Caranya dengan segera membuka sumberdaya-sumberdaya pendidikan yang sesungguhnya sedemikian luas, yang berada di luar sistim sekolah. Meliputi segenap alam raya. Utamanya tentu saha keluarga sebagai sumberdaya pendidikan paling sebermula, pondasionil, sekaligus sepanjang hayat. Dengan begitu, pendidikan pun benar-benar bisa terbukti menjadi mungkin bagi tiap orang.
“Bagi tiap manusia, belajar adalah hak, mengingat belajar itu sendiri sudah inheren ada di setiap diri manusia seiring kehadirannya di muka bumi. Sementara belajar ke sekolah
haruslah sekedar sebuah opsi saja, bukan kewajiban,” ingatnya.
Ditambahkannya, kini dengan terbuktinya sekolah berada dalam proses memudar, bahkan menuju pelenyapan, apalagi saat berhadapan dengan era digital dan Pandeni global, sudah semestinya segenap keluarga di Indonesia, sebagai satuan pendidikan paling otentik dan otonom, bahu-membahu segera merebut kembali pemaknaan atas konsep dan kerja-kerja pendidikan.
Hal ini dalam rangka untuk terlibat, mengawal dan memastikan perkembangan anak-anak bangsa yang jauh lebih otentik dan progresif lagi lewat agenda deschooling.

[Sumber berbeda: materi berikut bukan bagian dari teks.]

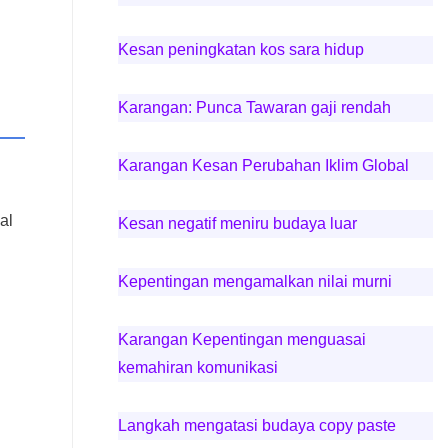
Kesan peningkatan kos sara hidup
Karangan: Punca Tawaran gaji rendah
Karangan Kesan Perubahan Iklim Global
al
Kesan negatif meniru budaya luar
Kepentingan mengamalkan nilai murni
Karangan Kepentingan menguasai
kemahiran komunikasi
Langkah mengatasi budaya copy paste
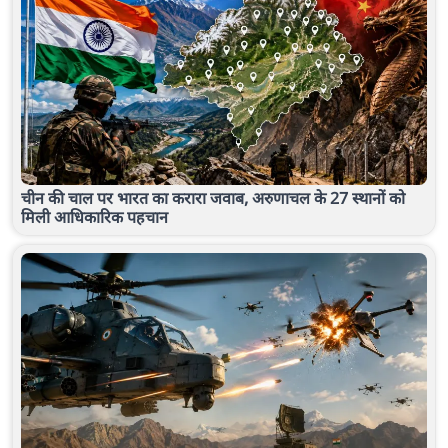
चीन की चाल पर भारत का करारा जवाब, अरुणाचल के 27 स्थानों को
मिली आधिकारिक पहचान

Dengan memudarnya peran sekolah sebagai satuan pendidikan, maka anggaran raksasa triliun rupiah sektor pendidikan dalam APBN tahun ini dan tahun-tahun ke depan, yang diperuntukkan untuk penyelengaraan sekolah-sekolah secara nasional dan yang diluar gaji guru, seharusnya didistribusikan secara merata kepada satuan-satuan pendidikan paling otentik, yakn segenap keluarga, yang kini sedang dan terus mempraktekkan kerja-kerja pendidikan dan kebudayaan di tengah kelumpuhan model persekolahan yang teknokratis dan zumud itu.

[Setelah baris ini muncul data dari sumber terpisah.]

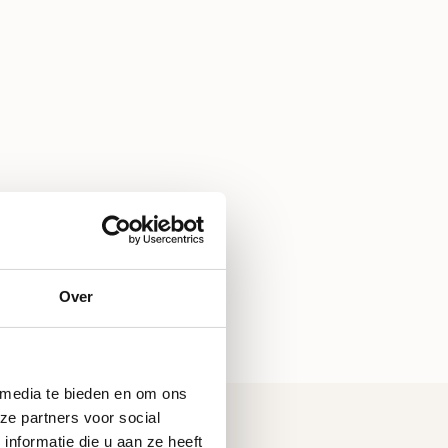
Over
 media te bieden en om ons
ze partners voor social
nformatie die u aan ze heeft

“Pendistribusian anggaran tu sangat pantas dan sudah selayaknya didistribusikan untuk menstimulus peningkatan dan penguatan kapasitas keluarga di Indonesia dalam menjalani proses pendidikan dan pembelajaran bagi anak-anaknya di rumah. Lagi pula itu memang aslinya uang rakyat, bukan uang miklk oligarki,” pungkas Nanang.